To answer this question you look first at the 'internal' energy of the two states (∆H). If more energy gets released when the bonds in state A are formed than in state B, A is energetically favorable, for example.
Second, you look at the entropy: If the system has more degrees of freedom in state A, for example because state A are more molecules than state B, or because the molecule in state B has lots of interaction surface and thus adsorbs lots of water molecules whose movement is consequently limited, A has higher entropy than B. To get an energy from the entropy, you multiply with the current temperature. This temperature is unaffected by whatever energy is liberated/used from forming the bonds, because what we're doing here is equilibrium thermodynamics, where only the end result counts, and not you get there (or whether you can get there, for example, if the molecules of state A are in different bottles, they can never form B, even though B might be thermodynamically favorable).

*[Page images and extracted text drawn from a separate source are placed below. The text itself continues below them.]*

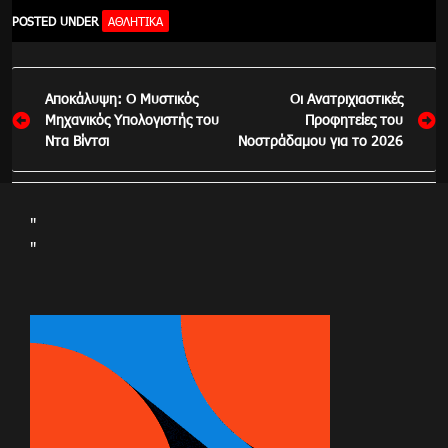
POSTED UNDER
ΑΘΛΗΤΙΚΑ
Πλοήγηση
Αποκάλυψη: Ο Μυστικός
Οι Ανατριχιαστικές
άρθρων
Μηχανικός Υπολογιστής του
Προφητείες του
Ντα Βίντσι
Νοστράδαμου για το 2026
"
"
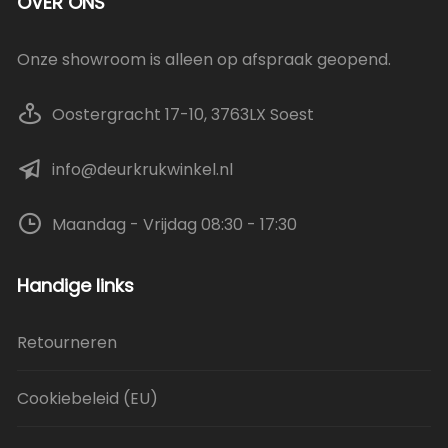
OVER ONS
Onze showroom is alleen op afspraak geopend.
Oostergracht 17-10, 3763LX Soest
info@deurkrukwinkel.nl
Maandag - Vrijdag 08:30 - 17:30
Handige links
Retourneren
Cookiebeleid (EU)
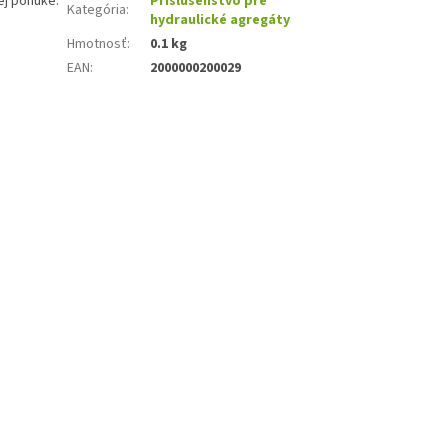
ej ponuke.
Príslušenstvo pre
Kategória
:
hydraulické agregáty
Hmotnosť
:
0.1 kg
EAN
:
2000000200029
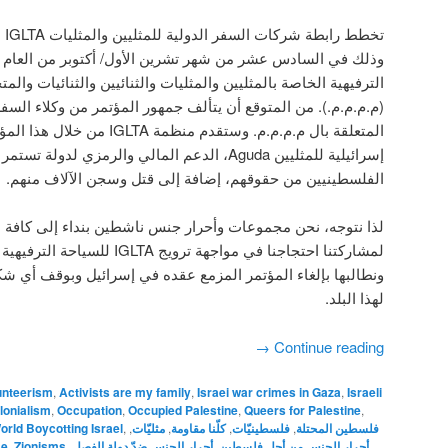
لع،
وذلك في السادس عشر من شهر تشرين الأول/ أكتوبر من العام ا
الترفيهية الخاصة بالمثليين والمثليات والثنائيين والثنائيات والم
م.م.م.م.). من المتوقع أن يتألف جمهور المؤتمر من وكلاء السفر
من خلال هذا المؤتمر، وبالتعاون مع 
الدعم المالي والرمزي لدولة تستمر في احتلال وقمع و
الفلسطينيين من حقوقهم، إضافة إلى قتل وسجن الآلاف منهم.
لذا نتوجه، نحن مجموعات وأحرار جنس ناشطين بنداء إلى كافة ال
للسياحة الترفيهية في إسرائيل الف،
ونطالبها بإلغاء المؤتمر المزمع عقده في إسرائيل وبوقف أي ش
لهذا البلد.
→
Continue reading
unteerism
,
Activists are my family
,
Israei war crimes in Gaza
,
Israeli
lonialism
,
Occupation
,
Occupied Palestine
,
Queers for Palestine
,
orld Boycotting Israel
,
,
مثليّات
,
كلّنا مقاومة
,
فلسطينيّات
,
فلسطين المحتلة
me
,
Zionisms
,
أحرار الجنس ضدّ دولة الفصل
,
أحرار الجنس من أجل فلسطين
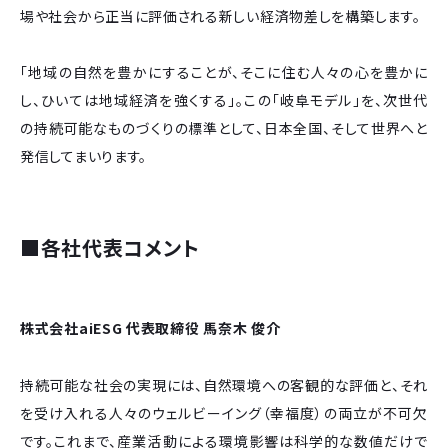
場や社会から正当に評価される新しい経済物差しを構築します。
「地域の自然を豊かにすることが、そこに住む人々の心を豊かに
し、ひいては地域経済を強くする」。この「岐阜モデル」を、次世代
の持続可能なものづくりの標準として、日本全国、そして世界へと
発信してまいります。
■
各社代表コメント
株式会社aiESG 代表取締役 馬奈木 俊介
持続可能な社会の実現には、自然環境への客観的な評価と、それ
を受け入れる人々のウェルビーイング（幸福度）の両立が不可欠
です。これまで、産業活動による環境影響は科学的な数値だけで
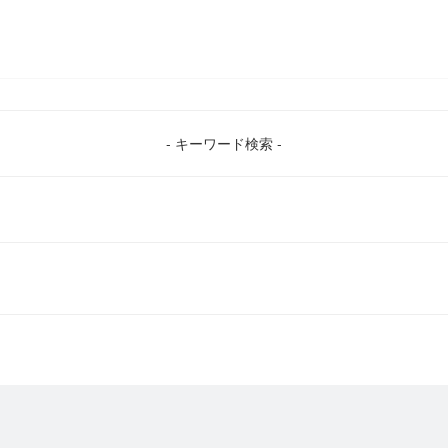
- キーワード検索 -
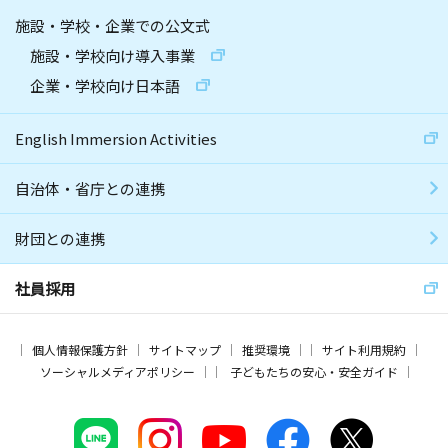
施設・学校・企業での公文式
施設・学校向け導入事業
企業・学校向け日本語
English Immersion Activities
自治体・省庁との連携
財団との連携
社員採用
個人情報保護方針
サイトマップ
推奨環境
サイト利用規約
ソーシャルメディアポリシー
子どもたちの安心・安全ガイド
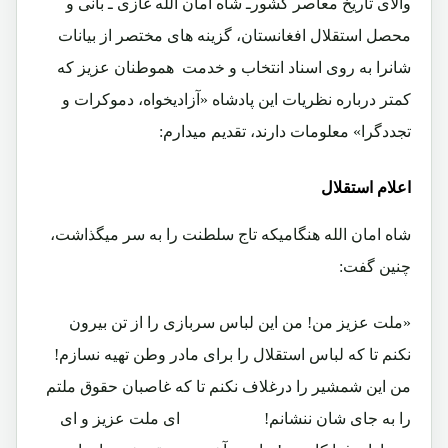
والای تاریخ معاصر کشورـ شاه امان الله غازی ـ بانی و
محصل استقلال افغانستان، گزینه های مختصر از بیانات
شانرا به روی اسناد انتخاب و خدمت هموطنان عزیز که
کمتر درباره نظریات این پادشاه «آزادیخواه، دموکرات و
تجددگرا» معلومات دارند، تقدیم میدارم:
اعلام استقلال
شاه امان الله هنگامیکه تاج سلطنت را به سر میگذاشت،
چنین گفت:
«ملت عزیز من! من این لباس سربازی را از تن بیرون
نکنم تا که لباس استقلال را برای مادر وطن تهیه نسازم!
من این شمشیر را درغلاف نکنم تا که غاصبان حقوق ملتم
را به جای شان ننشانم! ای ملت عزیز و ای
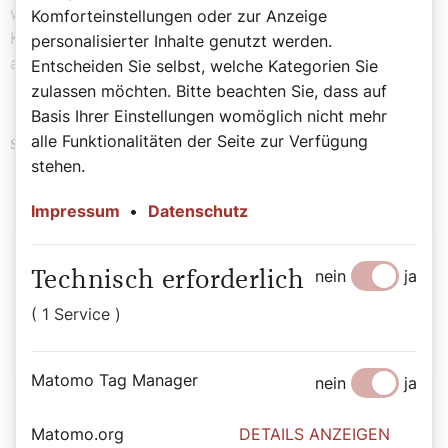
wird unentbehrliches himmlisches Werkzeug – soll
Komforteinstellungen oder zur Anzeige
Kraftquelle, Wegweiser, Einheitsstifter werden. Für uns
personalisierter Inhalte genutzt werden.
alle und mit uns allen.
Entscheiden Sie selbst, welche Kategorien Sie
zulassen möchten. Bitte beachten Sie, dass auf
Basis Ihrer Einstellungen womöglich nicht mehr
alle Funktionalitäten der Seite zur Verfügung
Papst
Politik
Schlagwörter
stehen.
Impressum
•
Datenschutz
Autor:
nein
ja
Technisch erforderlich
Michael Prüller
( 1 Service )
Matomo Tag Manager
nein
ja
Matomo.org
DETAILS ANZEIGEN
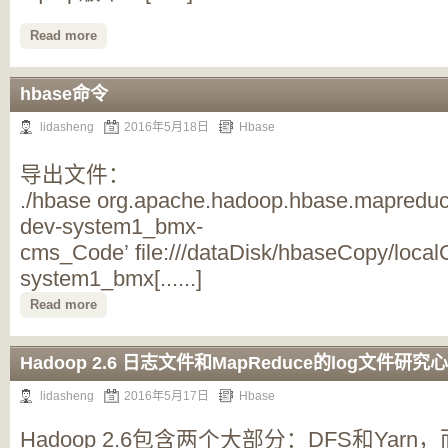
Read more
hbase命令
lidasheng
2016年5月18日
Hbase
导出文件：
./hbase org.apache.hadoop.hbase.mapreduce
dev-system1_bmx-
cms_Code’ file:///dataDisk/hbaseCopy/loca
system1_bmx[......]
Read more
Hadoop 2.6 日志文件和MapReduce的log文件研究
lidasheng
2016年5月17日
Hbase
Hadoop 2.6包含两个大部分：DFS和Yarn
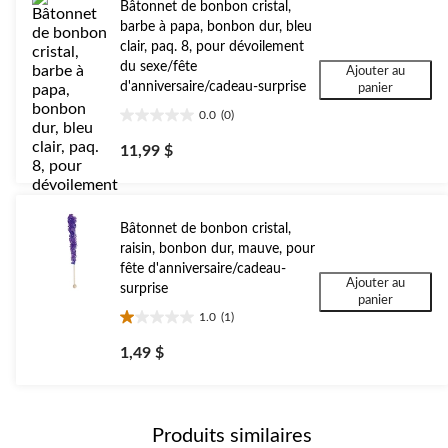
Bâtonnet de bonbon cristal,
barbe à papa, bonbon dur, bleu
clair, paq. 8, pour dévoilement
du sexe/fête
Ajouter au
d'anniversaire/cadeau-surprise
panier
0.0
(0)
0.0
étoile(s)
11,99 $
sur
5.
Bâtonnet de bonbon cristal,
raisin, bonbon dur, mauve, pour
fête d'anniversaire/cadeau-
Ajouter au
surprise
panier
1.0
(1)
1.0
étoile(s)
1,49 $
sur
5.
1
évaluation
Produits similaires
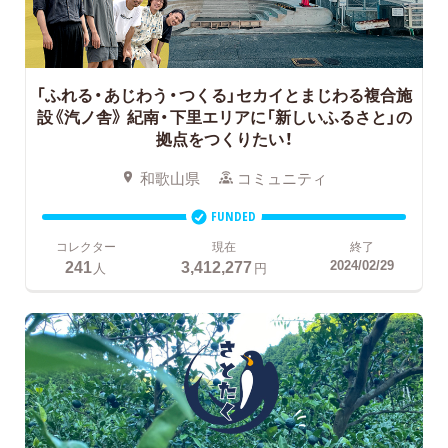
「ふれる・あじわう・つくる」セカイとまじわる複合施
設《汽ノ舎》
紀南・下里エリアに「新しいふるさと」の
拠点をつくりたい！
和歌山県
コミュニティ
FUNDED
コレクター
現在
終了
241
3,412,277
2024/02/29
人
円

The interesting case is if ∆H and ∆S have the same sign, i.e. one is energetically favorable, and the other state is entropically favorable. For example, polymerization of tubulin into microtubules is good for entropy, because the tubulin 'binds' lots of water that gets liberated when the polymer is formed. However the polymer is not very favorable enrgetically. At low temperatures (4C), the T∆S term is comparatively small, and thus, tubulin is in monomer form. The more you raise the temperature, the more microtubules are formed (until you go too high and the proteins fall apart).